After all of this, if you haven’t chosen your water filtration system yet, we will offer you a buying guide. This set of tips is your key to picking the perfect travel water filter for your needs.
Table of Contents
- 1 Why Filter Your Water?
- 2 What Microorganisms Exist in Untreated Water?
- 3 How To Filter Water
- 4 What are the types of Water Purifiers?
- 5 Top Ten Best Backpacking Water Filter Reviews
- 6 Buying Guide
- 7 Conclusion
Why Filter Your Water?
Obviously, water is needed for people who are camping or hiking. Carrying all your own water adds a lot of weight to your pack, making your trek absolutely miserable.

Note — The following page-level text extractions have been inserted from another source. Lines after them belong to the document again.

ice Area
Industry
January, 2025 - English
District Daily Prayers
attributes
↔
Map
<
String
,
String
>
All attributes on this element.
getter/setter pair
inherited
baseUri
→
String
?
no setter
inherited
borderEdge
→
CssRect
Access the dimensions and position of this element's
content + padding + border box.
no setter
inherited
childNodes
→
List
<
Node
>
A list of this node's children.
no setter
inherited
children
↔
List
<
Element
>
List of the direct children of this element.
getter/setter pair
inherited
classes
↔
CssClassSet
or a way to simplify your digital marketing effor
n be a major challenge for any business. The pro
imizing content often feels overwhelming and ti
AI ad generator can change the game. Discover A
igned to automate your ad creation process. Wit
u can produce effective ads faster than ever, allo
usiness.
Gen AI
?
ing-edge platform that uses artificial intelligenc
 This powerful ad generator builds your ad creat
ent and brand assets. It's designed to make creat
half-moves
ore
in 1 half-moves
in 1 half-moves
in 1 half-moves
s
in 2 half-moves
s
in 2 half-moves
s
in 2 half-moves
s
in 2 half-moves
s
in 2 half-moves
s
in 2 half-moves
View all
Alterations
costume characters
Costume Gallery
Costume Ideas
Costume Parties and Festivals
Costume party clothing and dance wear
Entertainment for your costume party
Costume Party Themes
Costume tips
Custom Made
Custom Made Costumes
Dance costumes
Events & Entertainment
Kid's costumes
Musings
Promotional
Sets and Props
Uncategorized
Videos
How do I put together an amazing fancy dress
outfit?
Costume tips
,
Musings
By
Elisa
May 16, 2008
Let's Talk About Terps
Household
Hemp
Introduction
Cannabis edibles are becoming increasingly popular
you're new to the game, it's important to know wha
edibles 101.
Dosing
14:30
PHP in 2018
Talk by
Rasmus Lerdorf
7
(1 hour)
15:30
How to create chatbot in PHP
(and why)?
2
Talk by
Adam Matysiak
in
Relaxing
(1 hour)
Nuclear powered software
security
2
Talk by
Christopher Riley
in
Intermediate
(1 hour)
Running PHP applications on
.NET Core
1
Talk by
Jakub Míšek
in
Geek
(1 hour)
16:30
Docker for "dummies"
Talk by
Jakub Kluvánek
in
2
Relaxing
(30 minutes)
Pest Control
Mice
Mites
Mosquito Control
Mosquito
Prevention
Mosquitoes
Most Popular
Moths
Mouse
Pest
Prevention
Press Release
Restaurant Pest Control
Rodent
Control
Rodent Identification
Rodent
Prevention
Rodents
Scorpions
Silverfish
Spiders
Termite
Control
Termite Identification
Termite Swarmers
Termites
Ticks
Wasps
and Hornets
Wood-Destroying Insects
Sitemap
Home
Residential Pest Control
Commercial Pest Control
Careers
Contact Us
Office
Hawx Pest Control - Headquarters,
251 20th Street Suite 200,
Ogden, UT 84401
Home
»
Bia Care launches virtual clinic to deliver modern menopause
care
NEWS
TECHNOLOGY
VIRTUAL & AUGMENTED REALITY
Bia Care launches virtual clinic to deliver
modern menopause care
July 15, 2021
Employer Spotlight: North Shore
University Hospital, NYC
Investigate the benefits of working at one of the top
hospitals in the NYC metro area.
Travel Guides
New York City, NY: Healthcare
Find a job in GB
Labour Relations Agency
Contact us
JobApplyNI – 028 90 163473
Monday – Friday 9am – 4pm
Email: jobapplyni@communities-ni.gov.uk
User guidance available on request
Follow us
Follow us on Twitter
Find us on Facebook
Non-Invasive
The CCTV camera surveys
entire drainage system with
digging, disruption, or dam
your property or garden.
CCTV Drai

But what about water sources you find in nature? On the surface, it may seem easier to just drink the water from lakes and streams.
If it looks clear, then it’s probably safe, right?
Wrong. Many harmful microorganisms live in untreated water and they could make you very sick or even be fatal, depending on the microorganism you run up against.
That is why it’s always best, when hiking or backpacking, to have a portable water filtration system on hand.
If you intend on traveling internationally, water purification is even more vital. International water sources often have viruses that do not exist in North America and Canada, as well as the microorganisms mentioned above.
What Microorganisms Exist in Untreated Water?
There are a variety of microorganisms that exist in untreated water, dependent on your location. These include bacteria, viruses and protozoa.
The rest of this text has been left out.